Il dottor Paolo Jarre, direttore del Dipartimento di patologia delle dipendenze dell'Asl Torino 3 e tutor di Nicolò Fagioli, ha rilasciato diverse dichiarazioni a La Stampa in merito alla patologia del gioco d'azzardo riflettendo sul legame che quest'ultima ha nel mondo del calcio.
"I fattori di rischio sono molti"
"Scommettere è come fare gol. La gratificazione è forte, immediata. Parliamo di giovani con parecchia disponibilità economica e contemporaneamente con un’attitudine al risparmio e all’uso oculato del denaro molto limitata". Queste le parole di Paolo Jarre in merito al gioco d'azzardo.
"I fattori di rischio sono molti. Sicuramente i soldi e un livello d’istruzione medio basso. Poi c’è un altro aspetto: il loro mondo li pone in una situazione di prossimità con le scommesse sportive. Se ne parla continuamente. E sono ragazzi che molto spesso non hanno gli strumenti per affrontare certe tentazioni. I più sono andati via di casa giovanissimi, affidati alle strutture delle società sportive che, va da sé, non hanno la valenza educativa paragonabile a quella di una famiglia".
"Il problema è culturale: la giustizia sportiva si è aperta dei programmi alternativi, di rieducazione"
Secondo il terapeuta, anche la noia è un fattore che incide. "I calciatori hanno mezza giornata di allenamento e una volta alla settimana una giornata intera. Poi la partita. Tutto il resto è tempo libero. Con il cellulare in mano, non più l’autoradio di Toto Cotugno. E tanti soldi, che arrivano all’improvviso. Sono soldi che, lo dico tra virgolette, non sono faticati. E questi ragazzi non sempre hanno la struttura per reggere e gestire le ore libere insieme a una disponibilità economica molto elevata".
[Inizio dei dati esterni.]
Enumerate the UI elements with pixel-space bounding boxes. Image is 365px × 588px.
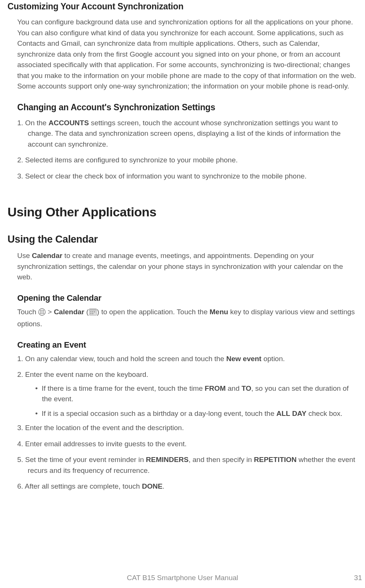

"Sono giovani che dovrebbero essere protetti da sé stessi. Essere avvicinati allo studio, accompagnati in attività esterne di carattere sociale". Jarre suggerisce questo: "Nello specifico degli sportivi, i soldi dovrebbero essere spalmati nel corso degli anni. Così da poter imparare a dare il giusto valore al denaro. I giovani calciatori devono capire che la loro condizione devono tutelarla, conservarla, pensando al futuro. Da 10 anni la comunità scientifica ha messo il disturbo del gioco d’azzardo nello stesso capitolo della dipendenza da sostanze".